Janke continues, “We’re poking fun at an immature young persons’ lifestyle that most of us north of age 35 have since outgrown.”

“At theater showings outside of Lake Havasu, people have been telling me it reminded them of their own spring break experiences. They tell me their favorite Lake Havasu stories. These are people who first came to the city as young adults and later returned with their own families,” Janke says.

“Its story may be fiction, but the beauty of the lake is a real as anything.”

See the list of coming showings here:

Finally, a Pat on the Back … to Us

The DMO is accredited by the Destination Marketing Accreditation Program (DMAP) of the Destination Marketing Association International, 2025 M Street, N.W., Suite 500, Washington, D.C., 20036, USA, Ph. 202-296-7888.
The DMO is accredited by the Destination Marketing Accreditation Program (DMAP) of the Destination Marketing Association International, 2025 M Street, N.W., Suite 500, Washington, D.C., 20036, USA, Ph. 202-296-7888.

We’ve been praising the work of restaurants, hotels, special attractions and special events in town for so long, please excuse us if we give ourselves a pat on the back this time.

The Lake Havasu City Convention & Visitors Bureau (CVB) has again been awarded the Destination Marketing Accreditation Program (DMAP) seal by Destination Marketing Association International (DMAI).

The CVB is what’s known as an accredited destination marketing organization (DMO). As such, we’re required to complete a re-accreditation process every four years. The seal we received in December 2015 recognizes our commitment to industry excellence and meeting industry standards for performance and accountability.

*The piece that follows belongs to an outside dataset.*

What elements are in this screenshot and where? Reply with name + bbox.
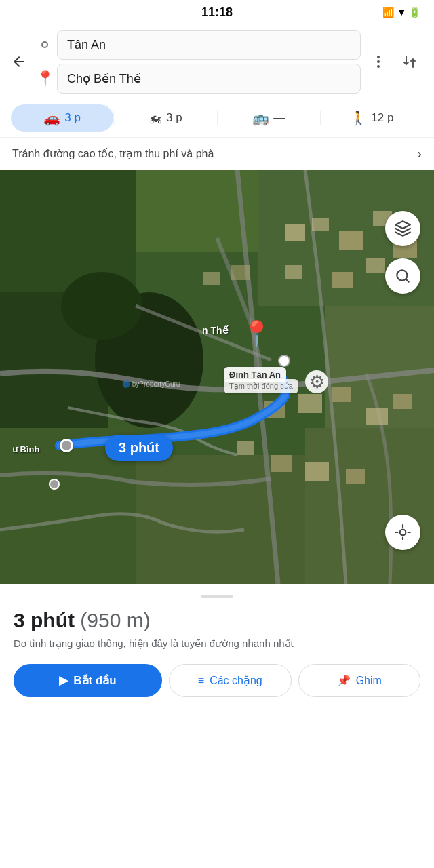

To maintain accreditation we must demonstrate excellence in nearly all aspects related to the management and marketing of Lake Havasu City, including governance, finance, human resources, sales, communications, destination development and research.

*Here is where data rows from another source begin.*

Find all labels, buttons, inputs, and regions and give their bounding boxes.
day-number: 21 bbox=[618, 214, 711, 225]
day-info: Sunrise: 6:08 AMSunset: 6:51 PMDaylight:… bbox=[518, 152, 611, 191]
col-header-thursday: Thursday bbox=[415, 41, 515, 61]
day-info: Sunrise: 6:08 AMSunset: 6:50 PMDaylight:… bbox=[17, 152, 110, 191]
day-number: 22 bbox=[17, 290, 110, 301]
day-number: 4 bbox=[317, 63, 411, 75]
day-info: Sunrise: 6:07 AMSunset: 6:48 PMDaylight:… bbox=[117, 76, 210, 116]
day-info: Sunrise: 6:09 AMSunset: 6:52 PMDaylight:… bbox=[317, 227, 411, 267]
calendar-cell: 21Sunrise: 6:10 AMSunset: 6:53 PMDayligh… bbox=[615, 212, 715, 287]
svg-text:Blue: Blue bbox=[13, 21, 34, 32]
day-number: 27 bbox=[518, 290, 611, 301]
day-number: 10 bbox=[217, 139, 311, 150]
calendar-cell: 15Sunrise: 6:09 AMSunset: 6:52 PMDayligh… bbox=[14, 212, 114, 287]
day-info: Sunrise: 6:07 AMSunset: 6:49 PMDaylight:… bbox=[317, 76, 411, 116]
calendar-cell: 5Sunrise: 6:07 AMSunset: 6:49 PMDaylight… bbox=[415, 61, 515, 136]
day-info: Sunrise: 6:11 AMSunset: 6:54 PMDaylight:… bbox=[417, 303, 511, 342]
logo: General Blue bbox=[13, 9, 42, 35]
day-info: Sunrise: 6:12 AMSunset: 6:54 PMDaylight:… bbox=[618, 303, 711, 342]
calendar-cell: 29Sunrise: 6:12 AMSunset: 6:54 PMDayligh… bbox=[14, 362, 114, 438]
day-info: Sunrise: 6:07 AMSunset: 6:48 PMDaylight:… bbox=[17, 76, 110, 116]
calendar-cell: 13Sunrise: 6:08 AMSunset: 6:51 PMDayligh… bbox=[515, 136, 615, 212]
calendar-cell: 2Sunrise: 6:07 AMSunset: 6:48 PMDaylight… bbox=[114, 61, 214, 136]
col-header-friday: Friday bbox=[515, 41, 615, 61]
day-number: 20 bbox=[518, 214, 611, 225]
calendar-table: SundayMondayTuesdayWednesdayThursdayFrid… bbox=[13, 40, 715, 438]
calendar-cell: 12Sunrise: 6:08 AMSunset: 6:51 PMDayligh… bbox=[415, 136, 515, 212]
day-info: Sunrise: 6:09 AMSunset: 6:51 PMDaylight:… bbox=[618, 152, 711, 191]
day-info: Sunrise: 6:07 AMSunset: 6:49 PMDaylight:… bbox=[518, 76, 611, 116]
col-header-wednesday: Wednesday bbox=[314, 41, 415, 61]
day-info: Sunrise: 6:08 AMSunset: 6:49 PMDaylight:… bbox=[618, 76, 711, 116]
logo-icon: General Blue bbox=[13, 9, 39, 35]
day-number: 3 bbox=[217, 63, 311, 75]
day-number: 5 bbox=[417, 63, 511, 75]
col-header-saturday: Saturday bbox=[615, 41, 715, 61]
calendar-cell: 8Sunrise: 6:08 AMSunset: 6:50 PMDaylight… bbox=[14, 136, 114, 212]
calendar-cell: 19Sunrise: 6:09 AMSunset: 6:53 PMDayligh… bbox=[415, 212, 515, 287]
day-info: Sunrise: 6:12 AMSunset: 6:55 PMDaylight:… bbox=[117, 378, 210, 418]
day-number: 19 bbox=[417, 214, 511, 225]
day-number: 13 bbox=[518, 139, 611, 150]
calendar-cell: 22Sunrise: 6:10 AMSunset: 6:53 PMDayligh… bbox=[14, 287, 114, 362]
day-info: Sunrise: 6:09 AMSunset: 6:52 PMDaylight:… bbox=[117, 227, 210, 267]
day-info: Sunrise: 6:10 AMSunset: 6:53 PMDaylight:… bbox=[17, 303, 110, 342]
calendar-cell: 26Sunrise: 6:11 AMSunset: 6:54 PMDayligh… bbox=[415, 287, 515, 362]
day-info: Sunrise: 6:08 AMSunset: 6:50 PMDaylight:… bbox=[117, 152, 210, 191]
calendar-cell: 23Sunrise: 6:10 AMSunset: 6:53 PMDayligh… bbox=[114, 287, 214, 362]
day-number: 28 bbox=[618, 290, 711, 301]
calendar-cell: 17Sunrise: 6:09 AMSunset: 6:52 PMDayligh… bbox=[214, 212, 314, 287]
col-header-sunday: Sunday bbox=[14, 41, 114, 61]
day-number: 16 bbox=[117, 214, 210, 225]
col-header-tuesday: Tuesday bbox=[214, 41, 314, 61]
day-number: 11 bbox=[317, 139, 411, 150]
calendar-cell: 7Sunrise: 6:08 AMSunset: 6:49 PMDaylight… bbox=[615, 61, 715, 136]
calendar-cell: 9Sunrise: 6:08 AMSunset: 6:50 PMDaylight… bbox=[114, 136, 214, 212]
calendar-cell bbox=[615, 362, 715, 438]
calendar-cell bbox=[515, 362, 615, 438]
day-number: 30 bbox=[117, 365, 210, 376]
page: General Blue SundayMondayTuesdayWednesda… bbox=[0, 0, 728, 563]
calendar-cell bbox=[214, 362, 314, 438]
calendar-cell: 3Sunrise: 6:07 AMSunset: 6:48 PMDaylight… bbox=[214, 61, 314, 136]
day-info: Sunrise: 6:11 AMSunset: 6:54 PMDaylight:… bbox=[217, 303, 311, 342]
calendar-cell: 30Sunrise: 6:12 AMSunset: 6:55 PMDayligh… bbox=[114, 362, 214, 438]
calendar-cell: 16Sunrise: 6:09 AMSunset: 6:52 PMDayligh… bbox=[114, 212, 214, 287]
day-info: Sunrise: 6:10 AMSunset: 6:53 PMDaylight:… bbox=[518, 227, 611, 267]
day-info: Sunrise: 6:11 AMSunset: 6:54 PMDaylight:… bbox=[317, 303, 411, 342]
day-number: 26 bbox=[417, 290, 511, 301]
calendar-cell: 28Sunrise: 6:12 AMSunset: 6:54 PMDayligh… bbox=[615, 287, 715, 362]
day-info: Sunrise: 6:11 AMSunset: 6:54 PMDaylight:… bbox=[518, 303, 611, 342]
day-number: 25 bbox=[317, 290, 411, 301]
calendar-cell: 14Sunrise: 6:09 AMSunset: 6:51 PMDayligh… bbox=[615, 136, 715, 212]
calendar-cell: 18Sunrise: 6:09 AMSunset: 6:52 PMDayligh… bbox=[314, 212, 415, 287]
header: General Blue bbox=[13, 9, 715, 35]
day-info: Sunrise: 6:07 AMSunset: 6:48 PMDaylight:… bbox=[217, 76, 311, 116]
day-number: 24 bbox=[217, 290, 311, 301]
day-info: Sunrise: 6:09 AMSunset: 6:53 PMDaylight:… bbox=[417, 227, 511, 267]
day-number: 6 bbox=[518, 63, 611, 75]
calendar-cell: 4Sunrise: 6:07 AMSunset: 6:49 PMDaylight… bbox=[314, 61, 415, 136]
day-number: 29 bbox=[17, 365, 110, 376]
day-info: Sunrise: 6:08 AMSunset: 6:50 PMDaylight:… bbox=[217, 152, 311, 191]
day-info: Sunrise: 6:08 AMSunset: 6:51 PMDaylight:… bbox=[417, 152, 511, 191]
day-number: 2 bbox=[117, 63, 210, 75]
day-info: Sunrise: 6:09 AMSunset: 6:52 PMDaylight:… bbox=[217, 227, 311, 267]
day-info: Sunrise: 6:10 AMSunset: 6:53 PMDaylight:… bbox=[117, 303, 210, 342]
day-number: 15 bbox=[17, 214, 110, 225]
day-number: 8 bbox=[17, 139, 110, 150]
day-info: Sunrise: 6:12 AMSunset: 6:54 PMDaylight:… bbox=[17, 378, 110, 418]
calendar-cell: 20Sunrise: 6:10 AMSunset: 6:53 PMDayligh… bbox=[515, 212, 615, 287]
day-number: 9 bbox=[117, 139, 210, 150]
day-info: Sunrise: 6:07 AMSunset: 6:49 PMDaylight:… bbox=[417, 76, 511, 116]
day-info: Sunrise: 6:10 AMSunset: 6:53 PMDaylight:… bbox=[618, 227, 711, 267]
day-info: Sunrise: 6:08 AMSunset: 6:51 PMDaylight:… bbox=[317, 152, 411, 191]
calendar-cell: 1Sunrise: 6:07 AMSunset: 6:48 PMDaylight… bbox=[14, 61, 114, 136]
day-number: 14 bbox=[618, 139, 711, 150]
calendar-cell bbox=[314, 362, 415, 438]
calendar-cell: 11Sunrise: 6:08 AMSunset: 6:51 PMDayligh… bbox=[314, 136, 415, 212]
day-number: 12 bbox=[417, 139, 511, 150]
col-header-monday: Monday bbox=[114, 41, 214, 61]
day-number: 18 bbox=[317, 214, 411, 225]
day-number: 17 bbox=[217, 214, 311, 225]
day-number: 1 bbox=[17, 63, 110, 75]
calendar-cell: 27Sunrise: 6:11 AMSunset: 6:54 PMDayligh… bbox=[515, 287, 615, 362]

This means our advertising, brochures, website, special events, even the Visitor Information Center in the English Village, are as good as it gets.

“DMAP re-accreditation requires DMOs like the Lake Havasu City CVB to demonstrate their continued compliance across 16 disciplines, composed of 53 mandatory standards. It is globally recognized by the destination marketing industry as the highest achievement in destination management and marketing,” said Jack Wert, DMAP Board Chair.

“Only 210 DMOs across the world have obtained DMAP recognition,” said Doug Traub, President/CEO of the Lake Havasu City CVB.

“We are very proud to be among the leaders. There is no shortcut for excellence. Our Board looks very critically through a strategic lens at every dollar invested in tourism for our city to make sure it works as hard as it can.”

Love Lake Havasu City? Prove It in Pictures

Havasu Balloon Festival & Fair Lake Havasu City, AZ.
You want to be in pictures? Here’s your chance to win a $100 VISA gift card.
Launching this month on Facebook is the “I Love Lake Havasu City” photo contest wherein we ask you to submit original photos showing the people, places or things you love best about our commuinty. The winner will be determined by online voting from our 50,000+ Facebook community. The contest is open to fans of the CVB Facebook page.

The top three best photos will be announced in early March. In addition to the $100 VISA gift card for first place, second and third place winners will receive $50 and $25 gift cards respectively. We’ll send the champion shutterbugs a surprise Lake Havasu City-themed item from the Visitor Information Center store, where the winning photos will be posted for all to see during the entire month of March.